5. Add the cooked chicken and vegetables to the sauce and stir to combine. Cook for 5 minutes, stirring occasionally. Remove from the heat and stir in the parsley.
6. Place one of the pie crusts in a 9-inch pie dish and pour the filling into the dish. Cover with the remaining pie crust and crimp the edges. Cut four slits in the top of the crust.

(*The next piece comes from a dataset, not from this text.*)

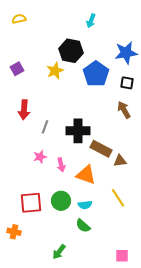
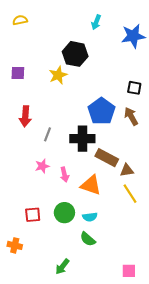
blue star: (126, 53) -> (133, 36), moved
purple square: (17, 69) -> (18, 73), turned 32
blue pentagon: (96, 74) -> (101, 111), moved
yellow line: (118, 198) -> (130, 194), moved
red square: (31, 203) -> (33, 215), size x0.7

7. Bake in the preheated oven for 40-45 minutes, or until the crust is golden brown and the filling is bubbling. Let cool for 15 minutes before serving. Enjoy!
Equipment
- Large skillet
- Small saucepan
- Whisk
- 9-inch pie dish
Notes
This recipe can be easily adapted to your own preference. You can add other vegetables like onion or green beans. You can also add other herbs and spices to the filling, such as thyme or oregano. If you don't have time to make a homemade crust, you can use store-bought crusts instead.
Nutrition: Per Serving
- Calories: 532
- Total Fat: 25g
- Saturated Fat: 12g
- Cholesterol: 91mg
- Sodium: 743mg
- Carbohydrates: 48g
- Fiber: 5g
- Sugar: 5g
- Protein: 27g
Recipe Tips
This recipe is a great way to use up leftover cooked chicken. If you don't have cooked chicken on hand, you can use a rotisserie chicken or cook chicken breasts in the skillet before adding the vegetables. You can also substitute the vegetables for other vegetables like corn or peas. If you don't have fresh parsley, you can use dried parsley instead.
This chicken pot pie is a hearty and delicious meal that is sure to please. Serve with a side of steamed broccoli or roasted Brussels sprouts for a complete meal. The leftovers can be stored in an airtight container in the refrigerator for up to three days.